All of a sudden cannibals are back and I’m worried what this means for Black people–folks that have historically been associated with ancient African cannibalism. A wave of cannibalism stories have surfaced in the last couple of weeks—two of them feature perpetrators of African descent. Although mainstream coverage has not spoken about these cases with reference to race, the media’s “post-racial” talk about these incidents does no better.

Rudy Eugene and his victim.

Rudy Eugene and his victim.

Recent articles by the Huffington Post alarm me in their failure to see the psychological problems that these individuals have had. Instead, one article evidently relates the recent cannibal activity to the infamous cases of Alfred Packer and Jeffrey Dahmer. In quoting a man thinking about the recent revival of these historical American cannibals, the author suggests that “[cannibalism] represents the worst of humankind.” My beef with this perspective is that the cases of Rudy Eugene and Alexander Kinyua do not reflect cases of a cannibal identity.

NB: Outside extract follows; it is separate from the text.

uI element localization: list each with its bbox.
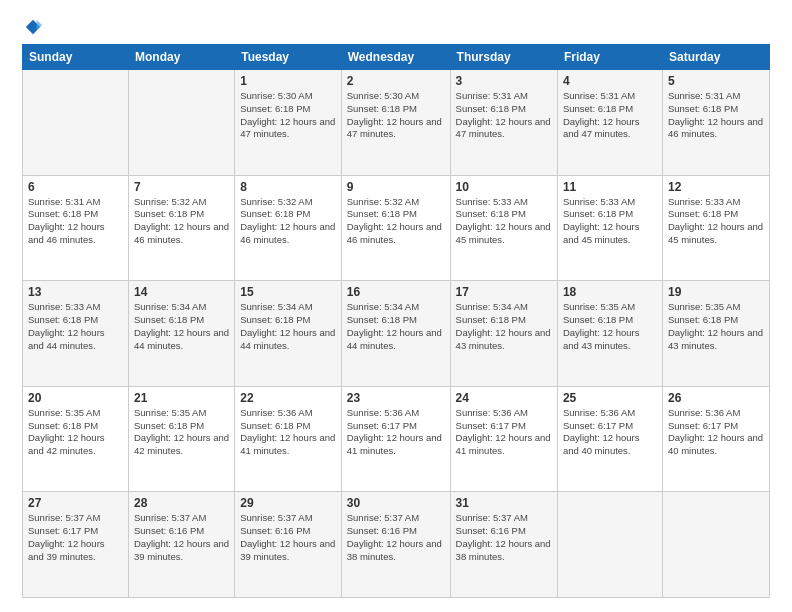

Unlike the historical cases, Miami local Eugene and Kenyan student Kinyua did not seem to take cannibalism seriously. We can’t say that they were cannibals as if they ate humyn flesh in a “normal” routine. These alleged cannibals in particular each demonstrated psychotic conditions: it’s claimed that Eugene had a history of anti-social behavior while Kinyua was having neuroses in his ROTC program. What I’m trying to say is that this recent talk of cannibalism ignores the function of culture in shaping the outcome of these events.

Alexander Kinyua and his victim.

On the other hand, these acts of cannibalism may well be results of American oppression. Borrowing from the thought resources provided by Frantz Fanon, any type of psychological problem can be linked to a situation of social oppression. Without seeing these attacks as an expression of a social problem we fail to develop of a critical consciousness.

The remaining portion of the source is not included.